** Opening Provided records block **
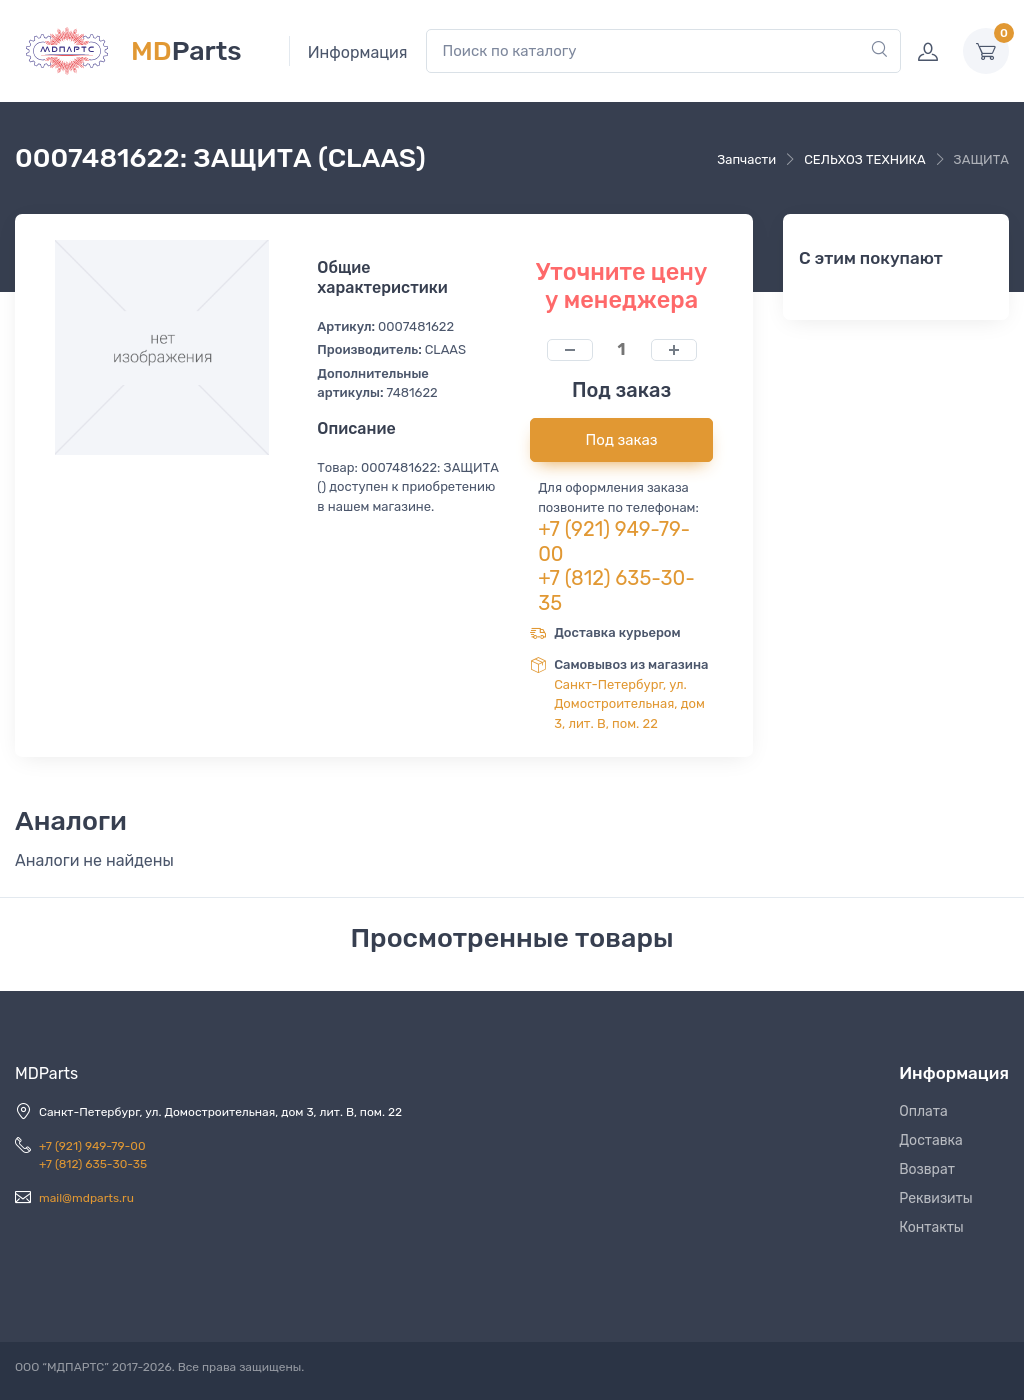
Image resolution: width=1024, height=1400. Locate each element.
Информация (358, 52)
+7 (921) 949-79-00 (92, 1146)
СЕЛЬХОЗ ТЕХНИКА (864, 159)
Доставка (931, 1140)
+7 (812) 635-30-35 (93, 1164)
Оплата (923, 1111)
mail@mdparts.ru (86, 1198)
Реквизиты (936, 1198)
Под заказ (622, 440)
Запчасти (746, 159)
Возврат (927, 1169)
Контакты (931, 1227)
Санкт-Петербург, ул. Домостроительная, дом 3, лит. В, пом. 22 (629, 704)
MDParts (46, 1073)
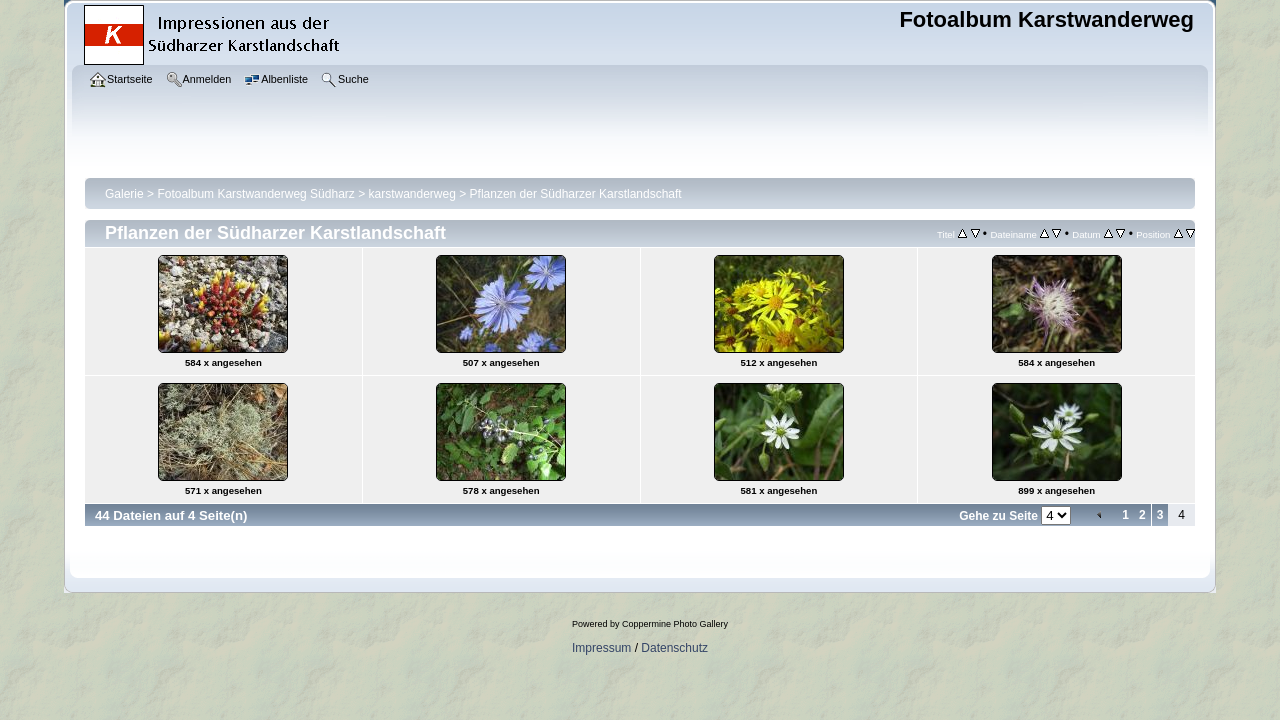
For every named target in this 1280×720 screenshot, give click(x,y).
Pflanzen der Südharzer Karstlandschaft (576, 194)
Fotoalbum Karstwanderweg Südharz (255, 194)
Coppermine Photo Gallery (675, 624)
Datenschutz (674, 648)
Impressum (601, 648)
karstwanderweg (412, 194)
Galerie (124, 194)
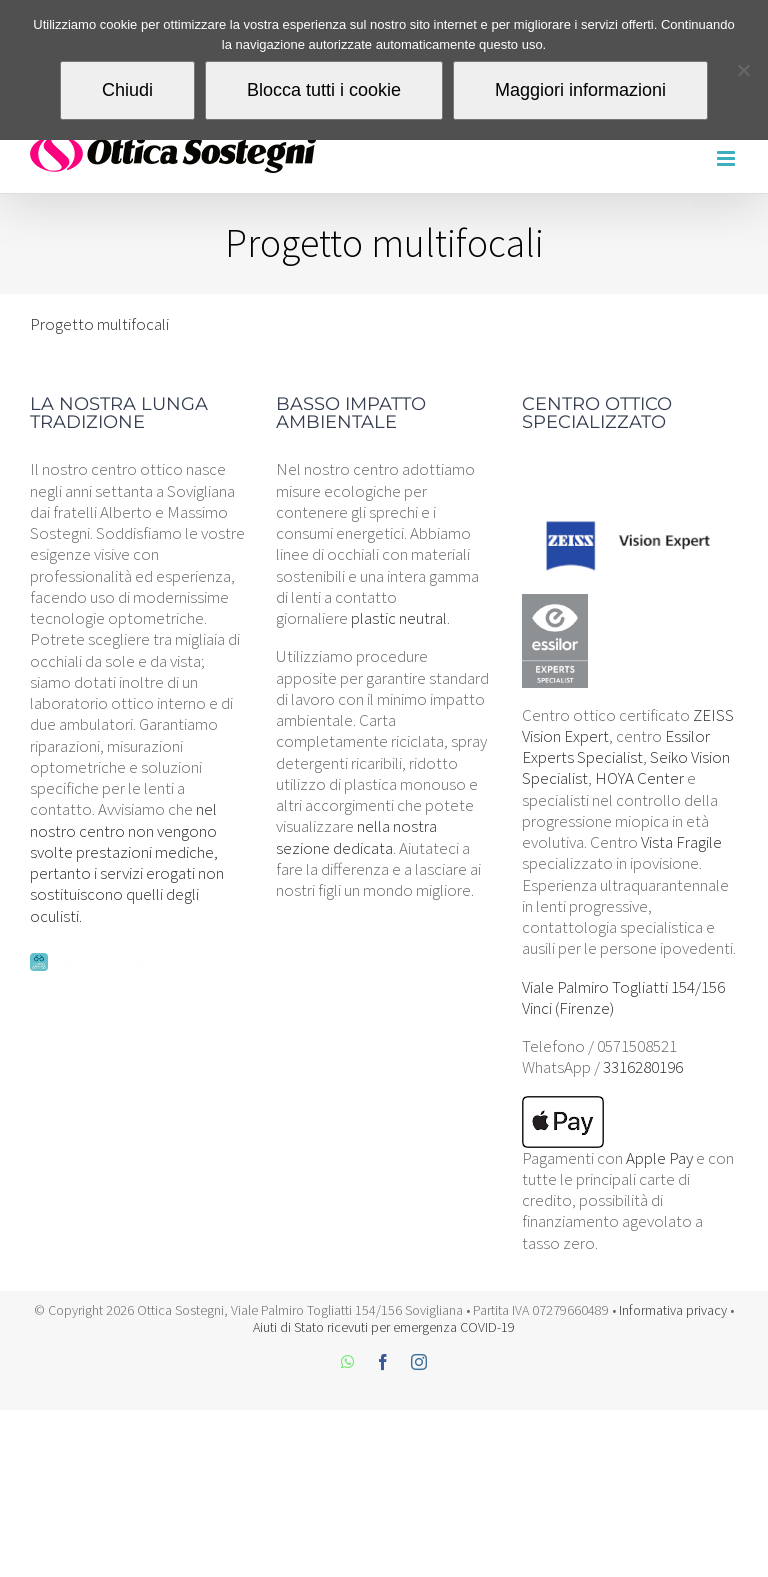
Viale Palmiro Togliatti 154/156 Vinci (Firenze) (623, 997)
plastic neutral (399, 618)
** Closing Provided records block **
# What to work on
Your reply should hold nothing but the lines above, from the one containing "Реквизиты (936, 1198)" to the one containing "For every named", reproduced exactly minus the pictures.

# Answer
Реквизиты (936, 1198)
Под заказ (622, 440)
Запчасти (746, 159)
Возврат (927, 1169)
Контакты (931, 1227)
Санкт-Петербург, ул. Домостроительная, дом 3, лит. В, пом. 22 (629, 704)
MDParts (46, 1073)
For every named target in this 1280×720 screenshot, give click(x,y).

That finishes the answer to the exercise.